(Stored records)
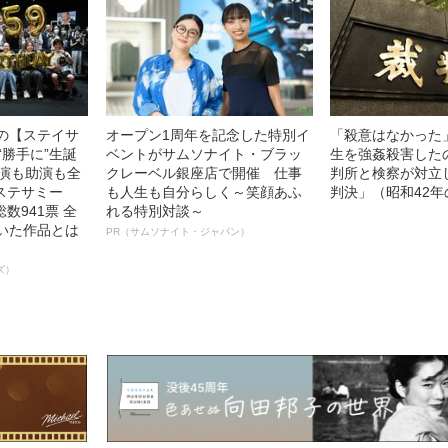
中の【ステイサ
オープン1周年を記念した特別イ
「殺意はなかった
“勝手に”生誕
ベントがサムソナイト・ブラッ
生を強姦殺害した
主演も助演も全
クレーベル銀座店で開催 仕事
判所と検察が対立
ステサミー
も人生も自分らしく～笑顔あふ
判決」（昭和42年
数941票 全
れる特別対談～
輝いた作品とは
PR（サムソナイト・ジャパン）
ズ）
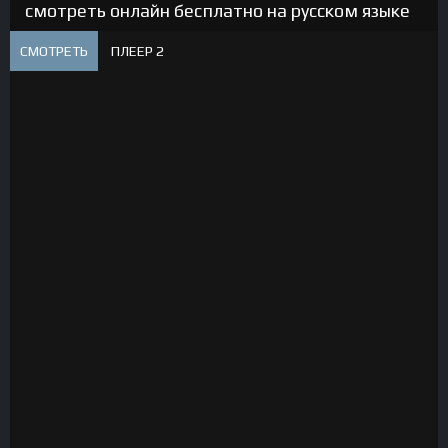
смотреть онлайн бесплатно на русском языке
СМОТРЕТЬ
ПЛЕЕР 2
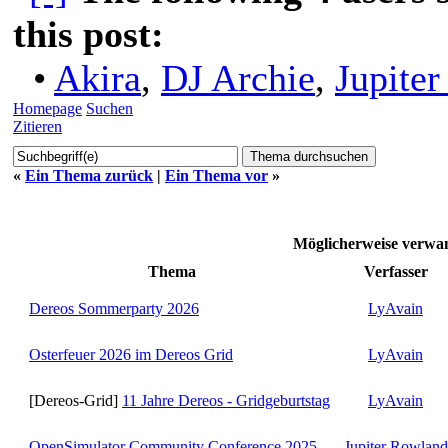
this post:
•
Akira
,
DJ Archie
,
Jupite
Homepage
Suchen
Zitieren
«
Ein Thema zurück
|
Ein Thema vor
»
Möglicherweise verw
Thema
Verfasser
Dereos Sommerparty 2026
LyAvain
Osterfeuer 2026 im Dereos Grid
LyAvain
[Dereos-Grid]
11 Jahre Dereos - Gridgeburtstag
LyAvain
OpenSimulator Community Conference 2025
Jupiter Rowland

...

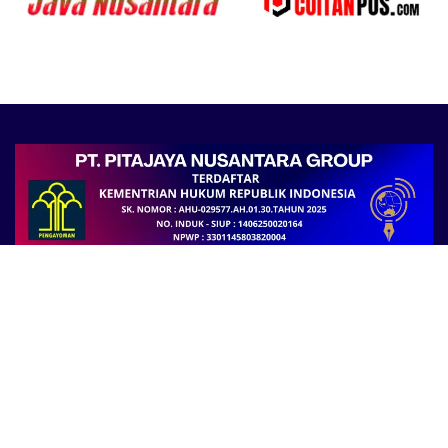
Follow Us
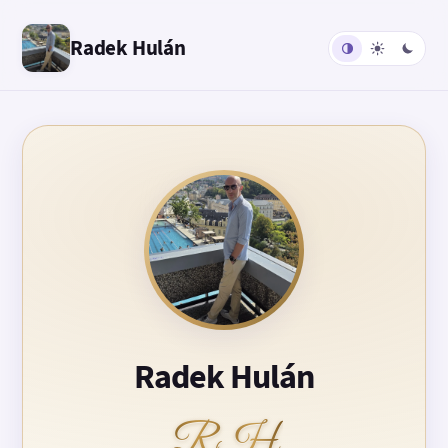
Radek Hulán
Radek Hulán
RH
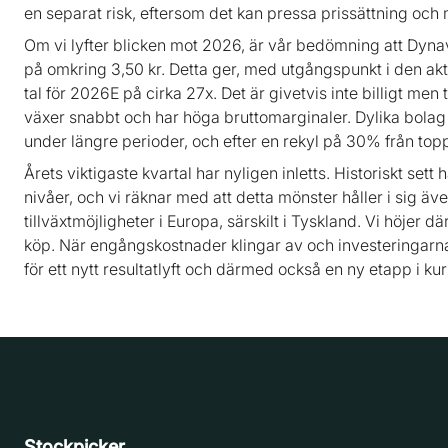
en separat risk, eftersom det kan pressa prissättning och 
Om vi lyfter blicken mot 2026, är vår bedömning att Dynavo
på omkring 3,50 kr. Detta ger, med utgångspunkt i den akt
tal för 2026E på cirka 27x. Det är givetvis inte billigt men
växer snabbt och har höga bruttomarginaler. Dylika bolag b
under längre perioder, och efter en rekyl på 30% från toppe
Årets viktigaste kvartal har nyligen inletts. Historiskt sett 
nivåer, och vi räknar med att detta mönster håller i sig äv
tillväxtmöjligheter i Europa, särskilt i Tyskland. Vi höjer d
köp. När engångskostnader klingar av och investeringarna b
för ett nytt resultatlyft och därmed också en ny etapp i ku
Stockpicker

--

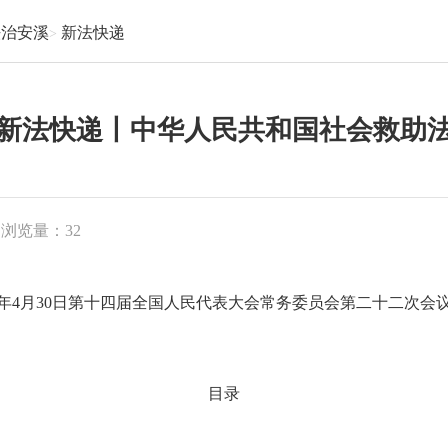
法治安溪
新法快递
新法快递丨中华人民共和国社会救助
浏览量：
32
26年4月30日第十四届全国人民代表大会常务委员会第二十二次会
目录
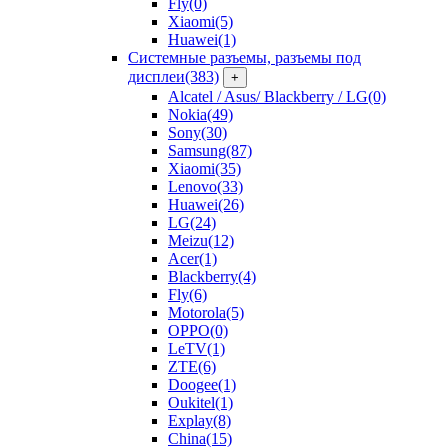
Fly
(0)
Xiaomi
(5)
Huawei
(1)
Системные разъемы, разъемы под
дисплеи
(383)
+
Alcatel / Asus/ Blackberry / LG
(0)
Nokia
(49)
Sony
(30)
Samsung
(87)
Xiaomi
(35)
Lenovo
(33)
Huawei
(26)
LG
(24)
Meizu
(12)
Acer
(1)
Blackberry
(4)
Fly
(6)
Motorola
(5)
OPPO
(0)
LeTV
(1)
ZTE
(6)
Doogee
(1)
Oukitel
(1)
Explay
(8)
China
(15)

## [Prompt]
The answer must be the lines above from the one containing "смотреть онлайн бесплатно на русском языке" through the one containing "Jupiter Rowland", reproduced exactly, with no pictures and nothing else.

## [Task output]
смотреть онлайн бесплатно на русском языке
СМОТРЕТЬ
ПЛЕЕР 2
this post:
•
Akira
,
DJ Archie
,
Jupite
Homepage
Suchen
Zitieren
«
Ein Thema zurück
|
Ein Thema vor
»
Möglicherweise verw
Thema
Verfasser
Dereos Sommerparty 2026
LyAvain
Osterfeuer 2026 im Dereos Grid
LyAvain
[Dereos-Grid]
11 Jahre Dereos - Gridgeburtstag
LyAvain
OpenSimulator Community Conference 2025
Jupiter Rowland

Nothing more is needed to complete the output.